Brief: Your answer must be the exact lines from the one holding "Hole io WebGL" through the end of the entries, with no pictures.

[Supplied data — start]

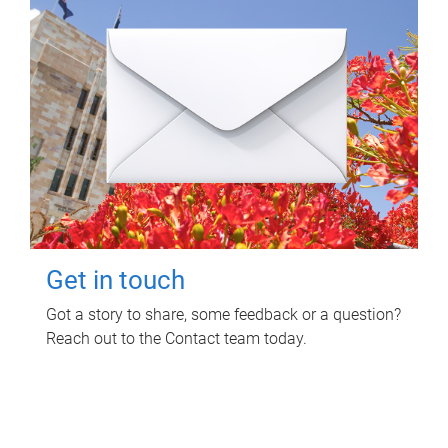
Get in touch
Got a story to share, some feedback or a question?
Reach out to the Contact team today.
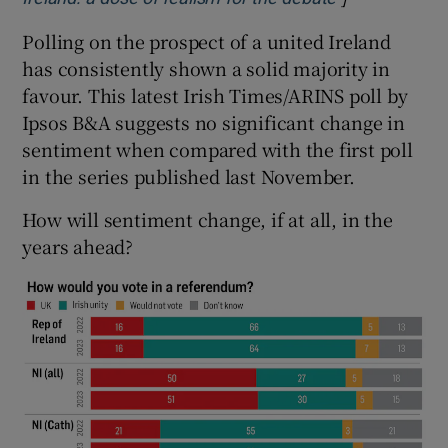
Polling on the prospect of a united Ireland
has consistently shown a solid majority in
favour. This latest Irish Times/ARINS poll by
Ipsos B&A suggests no significant change in
sentiment when compared with the first poll
in the series published last November.
How will sentiment change, if at all, in the
years ahead?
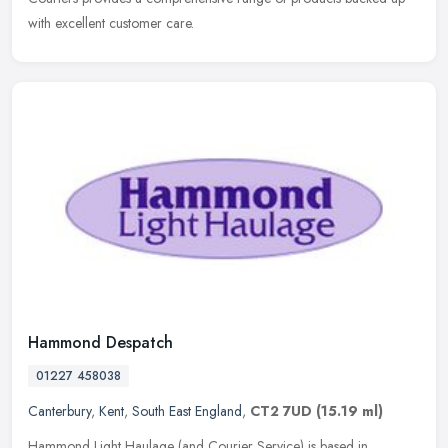
with excellent customer care.
Hammond Despatch
01227 458038
Canterbury
,
Kent
,
South East England
,
CT2 7UD
(15.19 ml)
Hammond Light Haulage (and Courier Service) is based in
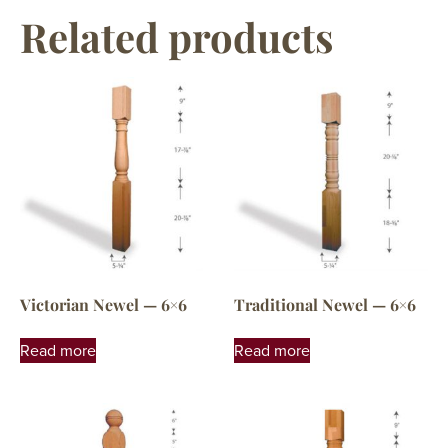
Related products
Victorian Newel — 6×6
Traditional Newel — 6×6
Read more
Read more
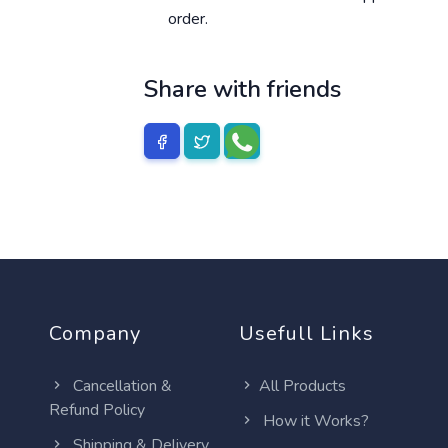
order.
Share with friends
Company
Usefull Links
Cancellation &
All Products
Refund Policy
How it Works?
Shipping & Delivery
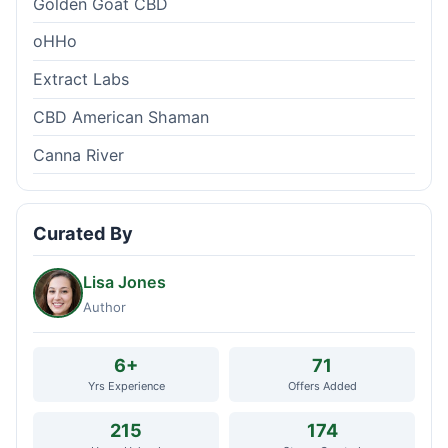
Golden Goat CBD
oHHo
Extract Labs
CBD American Shaman
Canna River
Curated By
Lisa Jones
Author
6+
71
Yrs Experience
Offers Added
215
174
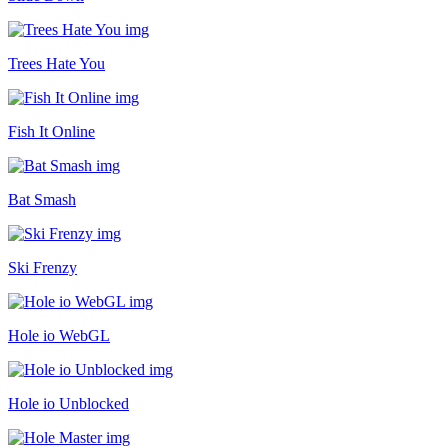
Trees Hate You
Fish It Online
Bat Smash
Ski Frenzy
Hole io WebGL
Hole io Unblocked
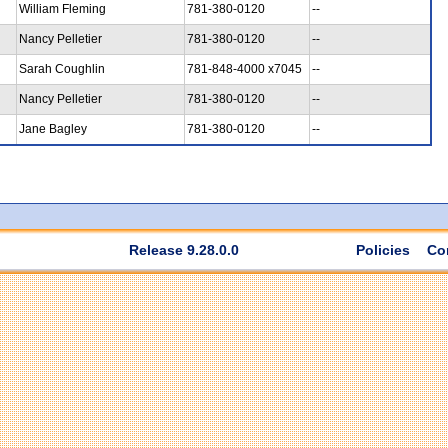
William Fleming
781-380-0120
--
Nancy Pelletier
781-380-0120
--
Sarah Coughlin
781-848-4000 x7045
--
Nancy Pelletier
781-380-0120
--
Jane Bagley
781-380-0120
--
Release 9.28.0.0
Policies
Co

[Supplied data — finish]

Task solution:
Hole io WebGL
Hole io Unblocked
William Fleming
781-380-0120
--
Nancy Pelletier
781-380-0120
--
Sarah Coughlin
781-848-4000 x7045
--
Nancy Pelletier
781-380-0120
--
Jane Bagley
781-380-0120
--
Release 9.28.0.0
Policies
Co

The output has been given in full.